**EXERCISE INSTRUCTIONS**. Every line from the start of the records through the line with "jest stopniowa utrata" is to be written out exactly; pictures are not.

----

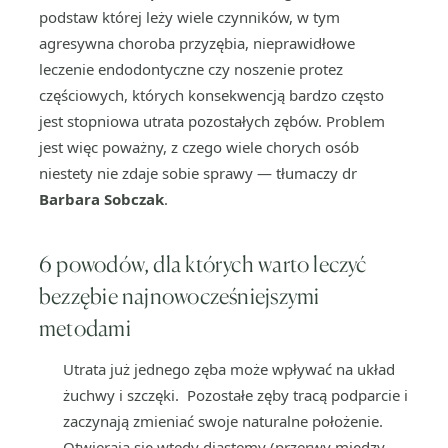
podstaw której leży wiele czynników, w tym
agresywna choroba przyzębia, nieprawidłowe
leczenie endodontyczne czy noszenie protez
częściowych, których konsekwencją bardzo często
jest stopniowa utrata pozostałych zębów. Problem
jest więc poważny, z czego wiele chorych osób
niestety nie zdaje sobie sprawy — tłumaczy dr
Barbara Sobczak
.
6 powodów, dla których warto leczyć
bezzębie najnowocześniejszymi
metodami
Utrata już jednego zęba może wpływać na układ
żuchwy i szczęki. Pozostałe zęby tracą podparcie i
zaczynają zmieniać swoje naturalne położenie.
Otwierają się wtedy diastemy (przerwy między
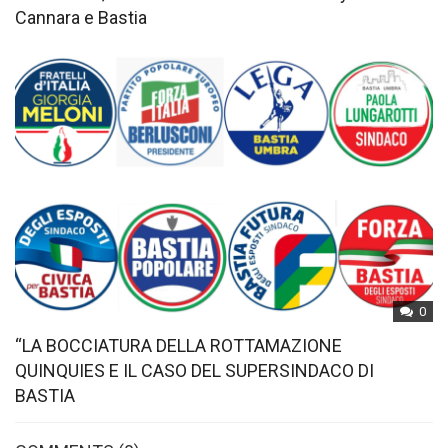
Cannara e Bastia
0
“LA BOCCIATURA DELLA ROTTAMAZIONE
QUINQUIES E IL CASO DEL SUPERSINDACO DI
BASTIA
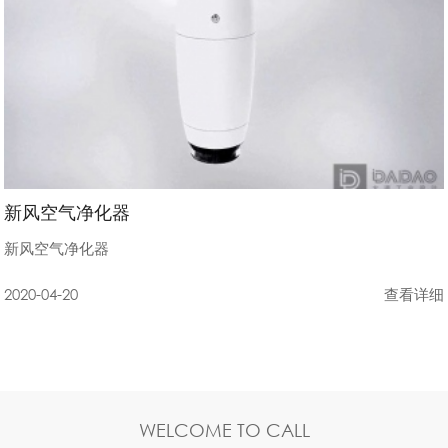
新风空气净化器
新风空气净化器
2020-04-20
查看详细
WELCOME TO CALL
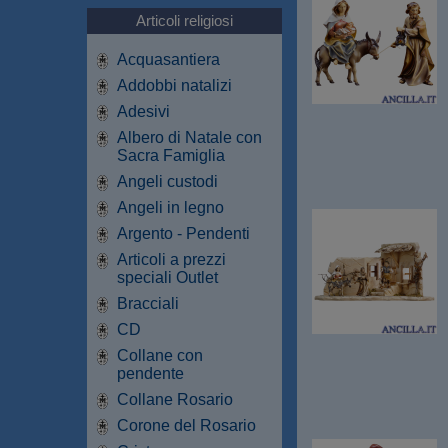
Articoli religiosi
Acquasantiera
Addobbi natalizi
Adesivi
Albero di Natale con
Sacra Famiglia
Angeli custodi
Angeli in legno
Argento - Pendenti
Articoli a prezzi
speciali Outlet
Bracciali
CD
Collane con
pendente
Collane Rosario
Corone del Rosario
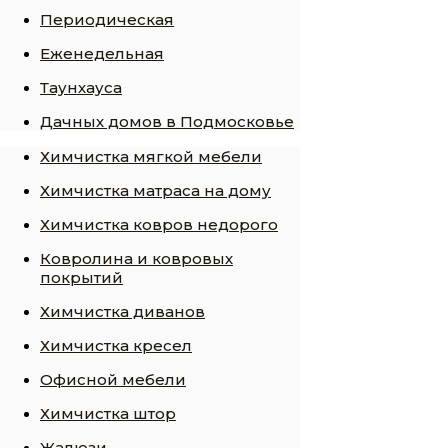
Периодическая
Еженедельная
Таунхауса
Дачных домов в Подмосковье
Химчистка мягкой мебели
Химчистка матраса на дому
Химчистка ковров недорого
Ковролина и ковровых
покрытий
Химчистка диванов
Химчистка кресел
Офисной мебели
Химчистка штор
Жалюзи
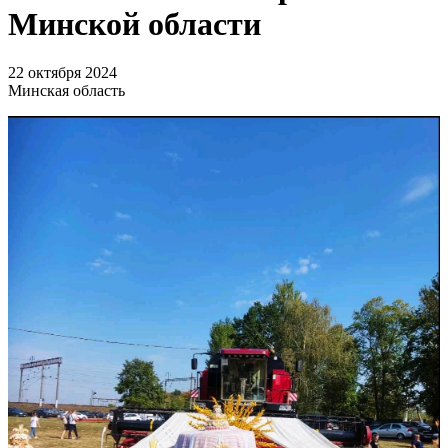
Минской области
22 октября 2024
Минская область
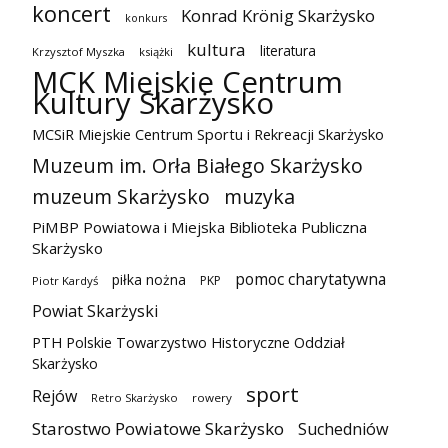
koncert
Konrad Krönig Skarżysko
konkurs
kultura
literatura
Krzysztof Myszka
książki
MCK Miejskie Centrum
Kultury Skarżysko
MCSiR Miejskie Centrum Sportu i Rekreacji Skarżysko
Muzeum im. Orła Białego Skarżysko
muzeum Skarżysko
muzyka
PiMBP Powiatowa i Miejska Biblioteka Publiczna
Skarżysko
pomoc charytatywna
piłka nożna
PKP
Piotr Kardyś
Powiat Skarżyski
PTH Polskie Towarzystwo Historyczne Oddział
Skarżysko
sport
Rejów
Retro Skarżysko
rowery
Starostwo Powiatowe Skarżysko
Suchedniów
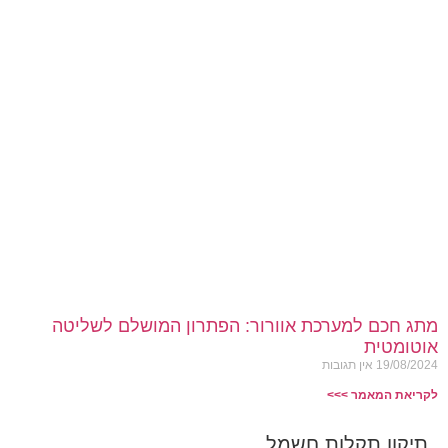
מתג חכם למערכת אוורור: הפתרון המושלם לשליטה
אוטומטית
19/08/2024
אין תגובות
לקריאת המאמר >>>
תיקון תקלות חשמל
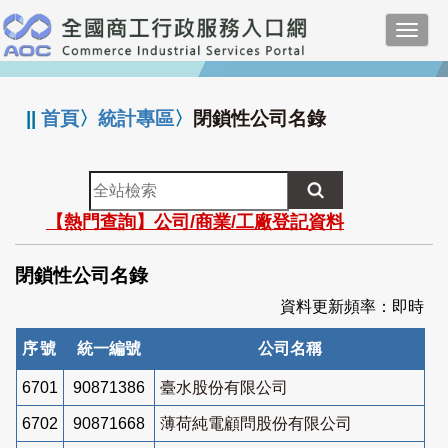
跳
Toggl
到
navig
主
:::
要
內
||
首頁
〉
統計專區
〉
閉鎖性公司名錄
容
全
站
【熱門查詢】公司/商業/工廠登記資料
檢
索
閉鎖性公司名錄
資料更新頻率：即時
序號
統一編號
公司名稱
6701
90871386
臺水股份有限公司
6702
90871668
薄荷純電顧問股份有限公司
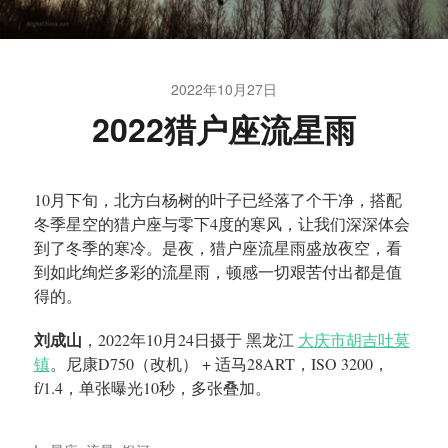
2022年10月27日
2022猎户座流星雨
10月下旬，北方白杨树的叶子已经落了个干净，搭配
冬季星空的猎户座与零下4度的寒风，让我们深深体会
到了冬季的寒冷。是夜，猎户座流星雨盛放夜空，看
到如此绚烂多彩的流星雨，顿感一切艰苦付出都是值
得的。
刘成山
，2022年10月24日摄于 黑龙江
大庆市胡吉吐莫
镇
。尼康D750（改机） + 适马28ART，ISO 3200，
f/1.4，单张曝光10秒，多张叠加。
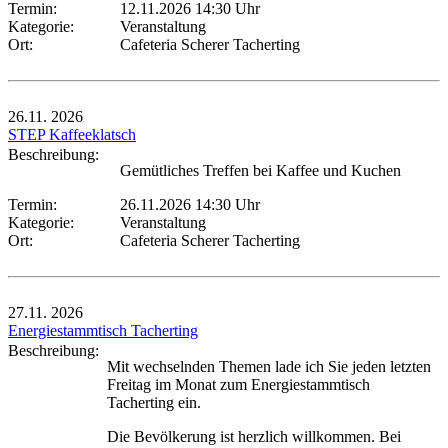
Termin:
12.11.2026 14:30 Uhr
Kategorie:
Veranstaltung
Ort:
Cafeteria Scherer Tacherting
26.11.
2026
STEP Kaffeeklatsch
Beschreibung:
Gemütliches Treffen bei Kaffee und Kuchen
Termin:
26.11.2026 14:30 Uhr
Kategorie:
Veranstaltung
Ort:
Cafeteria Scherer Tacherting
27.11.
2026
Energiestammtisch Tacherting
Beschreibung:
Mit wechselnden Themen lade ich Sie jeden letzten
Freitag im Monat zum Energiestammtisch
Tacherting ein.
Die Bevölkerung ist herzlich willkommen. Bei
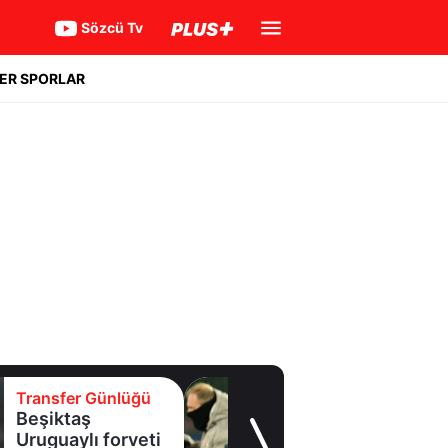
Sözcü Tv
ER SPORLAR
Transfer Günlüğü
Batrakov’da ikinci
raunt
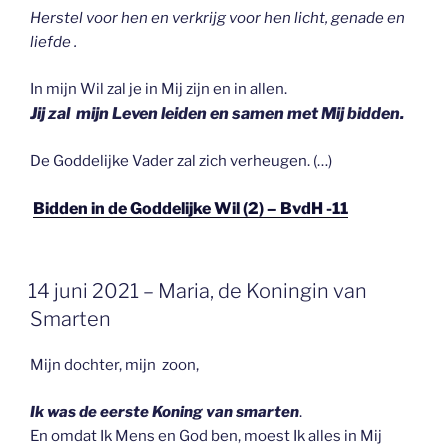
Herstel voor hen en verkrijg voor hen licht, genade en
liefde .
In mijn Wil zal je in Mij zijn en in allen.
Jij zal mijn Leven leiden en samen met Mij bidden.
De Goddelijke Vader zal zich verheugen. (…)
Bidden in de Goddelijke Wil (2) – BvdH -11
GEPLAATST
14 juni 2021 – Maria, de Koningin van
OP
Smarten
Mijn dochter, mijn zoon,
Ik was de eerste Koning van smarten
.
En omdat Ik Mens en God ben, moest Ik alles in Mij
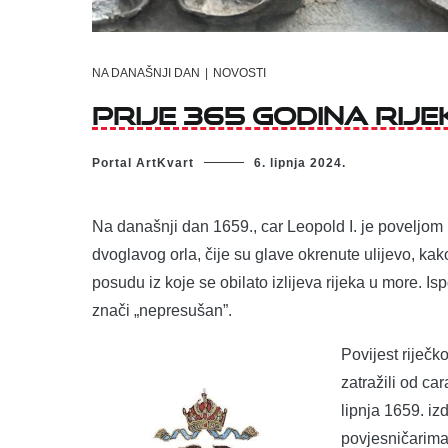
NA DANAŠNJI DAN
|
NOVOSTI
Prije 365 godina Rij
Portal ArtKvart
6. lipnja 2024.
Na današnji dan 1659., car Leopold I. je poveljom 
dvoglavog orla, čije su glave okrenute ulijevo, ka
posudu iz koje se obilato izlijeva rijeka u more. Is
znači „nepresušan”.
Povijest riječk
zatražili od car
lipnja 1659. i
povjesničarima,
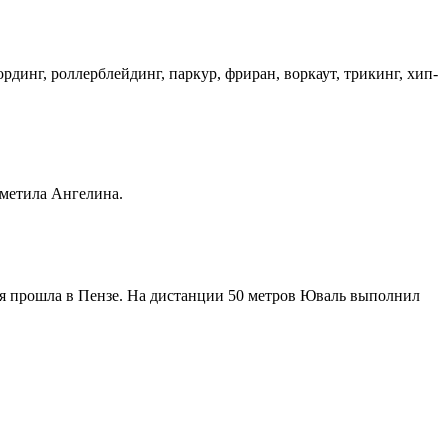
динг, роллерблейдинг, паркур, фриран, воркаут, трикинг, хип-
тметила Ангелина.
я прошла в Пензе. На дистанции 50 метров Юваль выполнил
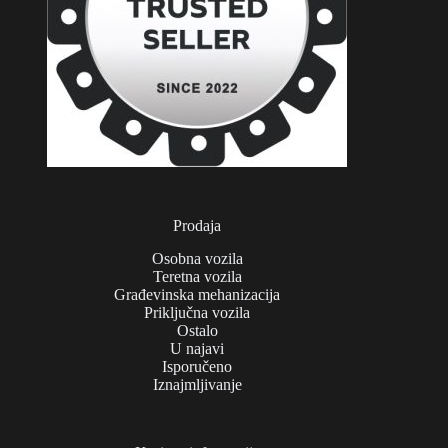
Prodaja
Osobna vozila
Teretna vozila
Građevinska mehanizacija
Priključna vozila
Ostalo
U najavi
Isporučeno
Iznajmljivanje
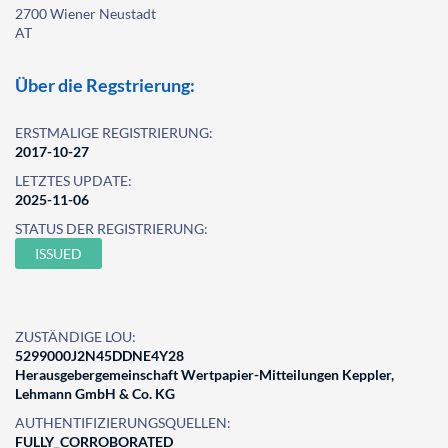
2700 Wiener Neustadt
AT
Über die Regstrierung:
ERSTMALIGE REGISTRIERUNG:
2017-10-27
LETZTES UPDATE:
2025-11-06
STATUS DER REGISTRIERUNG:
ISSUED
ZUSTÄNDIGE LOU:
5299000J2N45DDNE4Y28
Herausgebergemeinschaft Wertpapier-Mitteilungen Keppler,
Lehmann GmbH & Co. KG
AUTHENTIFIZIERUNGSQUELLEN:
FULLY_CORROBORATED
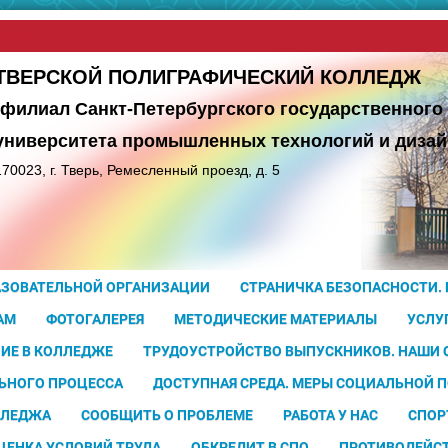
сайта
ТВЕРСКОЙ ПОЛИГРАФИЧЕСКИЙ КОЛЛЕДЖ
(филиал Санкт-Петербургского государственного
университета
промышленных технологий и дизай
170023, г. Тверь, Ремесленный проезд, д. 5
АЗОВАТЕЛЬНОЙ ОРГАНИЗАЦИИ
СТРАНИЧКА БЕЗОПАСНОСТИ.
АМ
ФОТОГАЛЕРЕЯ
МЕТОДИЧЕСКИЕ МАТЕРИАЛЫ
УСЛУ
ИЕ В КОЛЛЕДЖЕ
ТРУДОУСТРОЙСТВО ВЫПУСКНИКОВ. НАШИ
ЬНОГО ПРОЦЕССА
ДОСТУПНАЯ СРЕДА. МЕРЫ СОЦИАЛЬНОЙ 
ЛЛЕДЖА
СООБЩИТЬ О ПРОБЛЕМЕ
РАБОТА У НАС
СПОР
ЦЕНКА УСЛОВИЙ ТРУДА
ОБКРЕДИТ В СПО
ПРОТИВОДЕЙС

----

**EXERCISE RESPONSE**.
podstaw której leży wiele czynników, w tym
agresywna choroba przyzębia, nieprawidłowe
leczenie endodontyczne czy noszenie protez
częściowych, których konsekwencją bardzo często
jest stopniowa utrata pozostałych zębów. Problem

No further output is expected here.